Comparing current NFL draft prospects to those of years past is standard procedure in draft evaluation, though most comparisons are built on the memory recall and subjective opinion of the particular evaluator.
This continues the series of articles comparing 2021 draft prospects to prior years and picking out the most similar comps with a clearly delineated and quantifiable method.
PFF data scientist Eric Eager has done tremendous work building college-to-pro projections, which are built off the robust college data we’ve collected since 2014 and have been applied to exercises like building an “Analytics” Mock. In this analysis, I will use some of our advanced stats for comparison but primarily rely on traditional stats to go back further to compare the 2021 prospects to draft classes going back to 2006.
Without the NFL scouting combine this season, the important measurables like weight and 40-yard dash will be reported through the various pro days that will be taking place over the next few weeks.
The comps below were derived from a two-step process. First, I converted all the most statistically relevant stats and measurables to percentiles based on the thousands of prospects who have entered the NFL since 2006 at each position. Then, I filtered the total universe of past prospects by those who had draft positions, weight and 40 times within a 10th percentile in either direction of Amon-Ra St. Brown. For undrafted players, I assigned a numerical draft position of 300.
The rest of the matching features were transformed by principal component analysis (PCA).
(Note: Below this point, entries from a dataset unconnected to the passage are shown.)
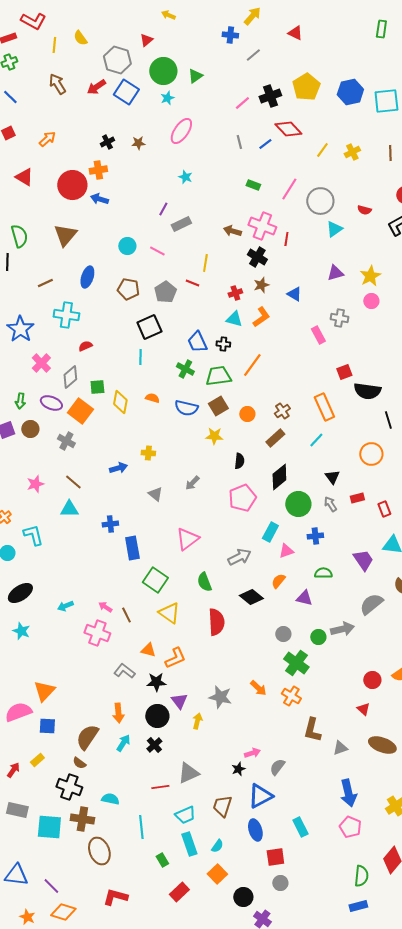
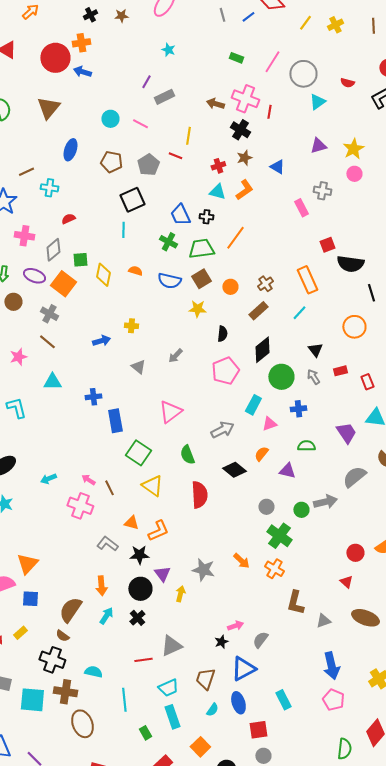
brown line: (45, 283) -> (26, 172), moved
cyan cross: (66, 315) -> (49, 188), size x0.7
pink cross: (41, 363) -> (24, 236), turned -36
brown line: (73, 482) -> (47, 342), moved
cyan semicircle: (217, 846) -> (212, 710), moved

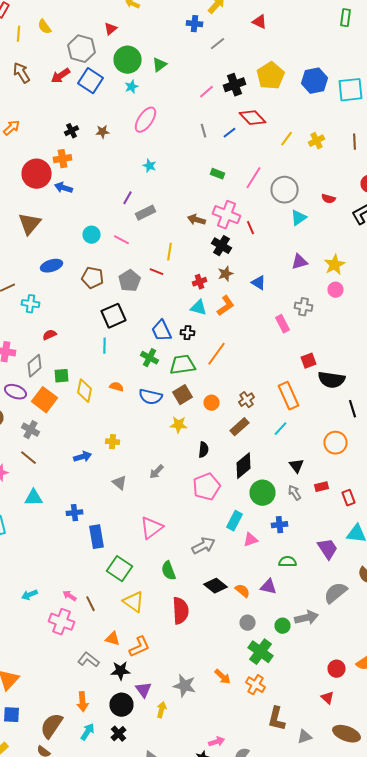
red line: (269, 112) -> (250, 228), turned -32
blue ellipse: (70, 150) -> (52, 266), turned 55
orange semicircle: (261, 454) -> (242, 591), moved, turned 91

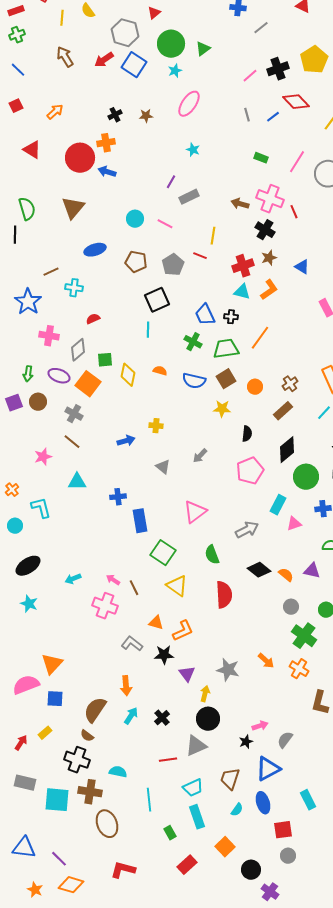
red cross: (200, 282) -> (243, 266), size x1.5
black circle: (122, 705) -> (208, 719), moved

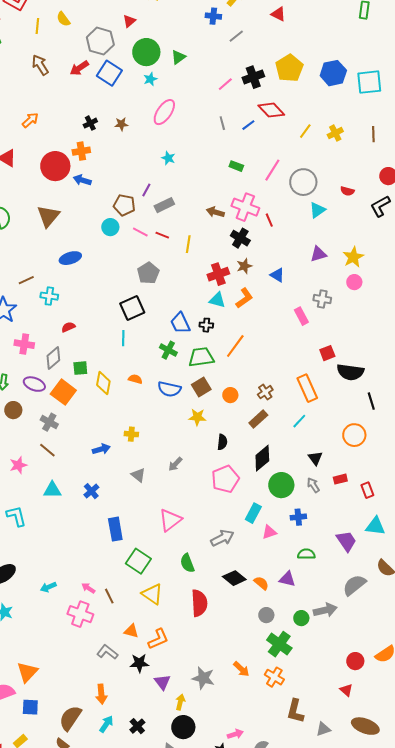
red line: (200, 256) -> (162, 235), moved
brown pentagon: (136, 262) -> (124, 205), moved
blue cross: (118, 497) -> (91, 491), moved, turned -35

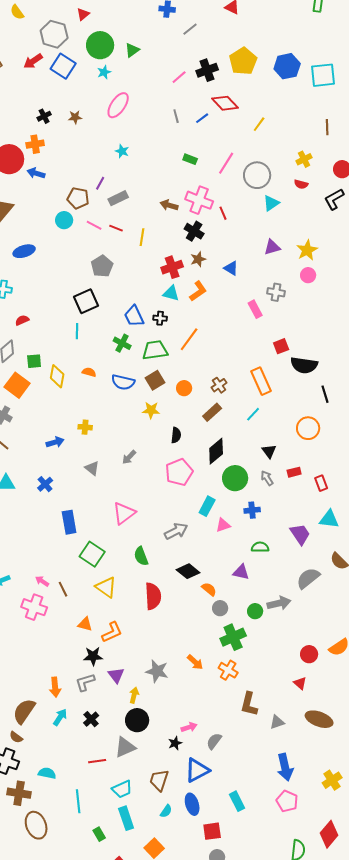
yellow cross: (335, 133) -> (304, 159), moved
orange semicircle: (261, 583) -> (209, 589), moved
green cross: (279, 644) -> (233, 637), turned 30
gray L-shape: (107, 652) -> (85, 682), moved, turned -55

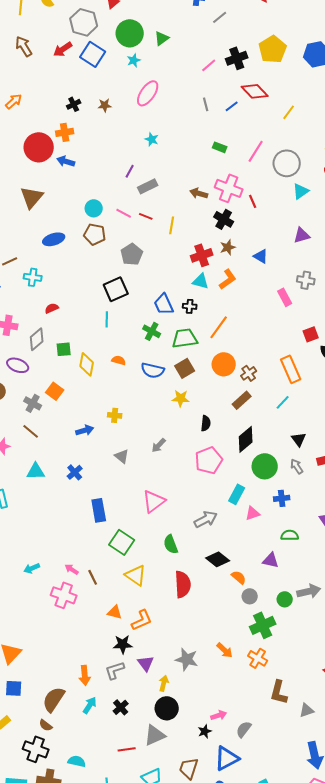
brown pentagon: (78, 198) -> (95, 234), moved
orange square: (17, 385) -> (55, 391), moved, size x0.7
orange circle: (184, 388) -> (224, 364), moved, size x1.5

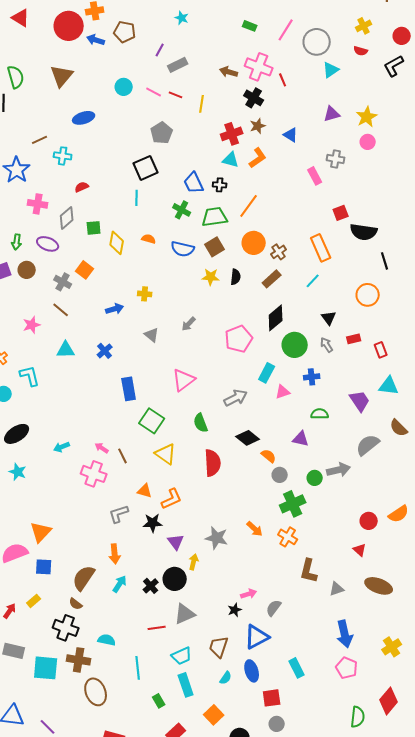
brown pentagon: (95, 234) -> (125, 32), moved
black semicircle: (206, 423) -> (236, 277), moved
gray L-shape: (115, 670) -> (119, 514), moved
black circle: (167, 708) -> (175, 579), moved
I found the closest statistically comparable players by the euclidean distance between the players' principle components, listed in the top 10 below.
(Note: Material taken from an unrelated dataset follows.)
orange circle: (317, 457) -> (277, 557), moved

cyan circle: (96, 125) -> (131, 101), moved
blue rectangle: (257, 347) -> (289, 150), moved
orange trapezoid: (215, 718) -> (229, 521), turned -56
The metrics for PCA are career market shares for receiving yards and receiving touchdowns, best-season market shares for receiving yards and touchdowns, yards per route run, and yards per reception.
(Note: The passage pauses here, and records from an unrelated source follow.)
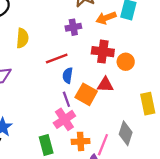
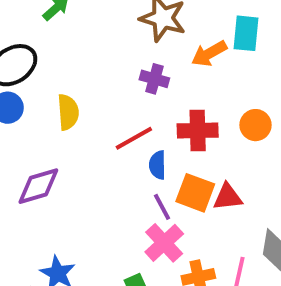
purple cross: (73, 27) -> (154, 79), turned 35
red cross: (103, 52) -> (198, 130), moved
red triangle: (105, 85) -> (228, 197), moved

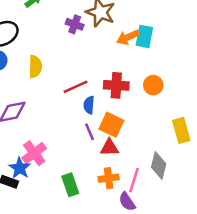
cyan rectangle: (246, 33) -> (144, 36), moved
purple cross: (154, 79) -> (75, 24), moved
red triangle: (228, 197) -> (109, 148), moved
pink cross: (164, 243) -> (34, 153), moved

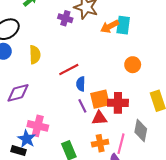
red cross: (116, 85) -> (118, 103), moved
orange square: (111, 125) -> (100, 99), turned -36
pink cross: (34, 153) -> (38, 126), turned -36

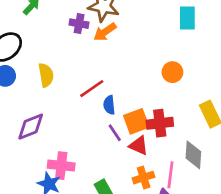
cyan rectangle: (123, 25) -> (187, 18), moved
orange arrow: (110, 26) -> (105, 32), moved
red triangle: (99, 118) -> (139, 146), turned 35

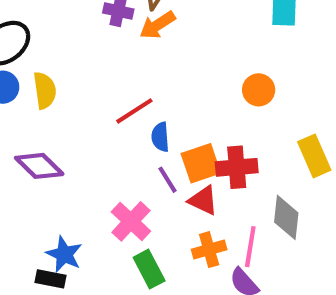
yellow semicircle: (46, 75) -> (45, 90), moved
purple diamond: (31, 127) -> (39, 166), turned 64
pink cross: (61, 166) -> (131, 221), moved, turned 35

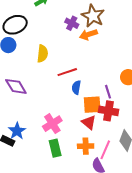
yellow semicircle: (45, 90) -> (42, 54), moved
purple line: (167, 180) -> (108, 92), moved

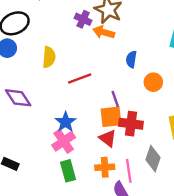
orange arrow: (88, 35) -> (104, 32), turned 36
blue semicircle: (76, 87) -> (131, 59), moved
purple line: (108, 92) -> (115, 99), moved
blue star: (17, 131) -> (66, 122), moved
pink line: (105, 150) -> (129, 171), turned -30

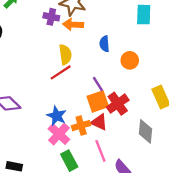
yellow semicircle: (49, 57) -> (65, 54), moved
red cross: (131, 124) -> (118, 104), turned -30
orange cross: (105, 167) -> (81, 126), moved
pink line: (129, 171) -> (100, 151), moved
For St. Brown's draft position, I’m using an estimate based on the mock data collected at GrindingTheMocks.com. For the weight and 40 time, I’m using the numbers from his pro day, with a 0.03-second penalty added to the 40 time to reflect the uncertainty of pro-day timed measurements.
Most comparable players
St. Brown’s 4.51-second 40-yard dash was solid at 197 pounds, while his vertical and broad jumps at 39 inches and 10-feet 7-inches, respectively, were excellent (83rd and 85th percentiles). Plus, he ran a 6.81-second three-cone drill (75th).
St. Brown wasn’t a downfield threat in college, but these measurables hint that he can make big plays at the pro level.
AMON-RA ST. BROWN IS SHOWING OFF
— PFF College (@PFF_College) November 14, 2020
Fellow USC grads top the list of St. Brown’s comps, including Robert Woods, whose career didn’t really take off until his second contract with the now-Los Angeles Rams. The rest of St. Brown’s comps are fairly uninspiring. He is younger coming out of school after his junior year, but his career and max market share numbers are solidly good, not great. St. Brown's efficiency metrics aren’t particularly strong, either.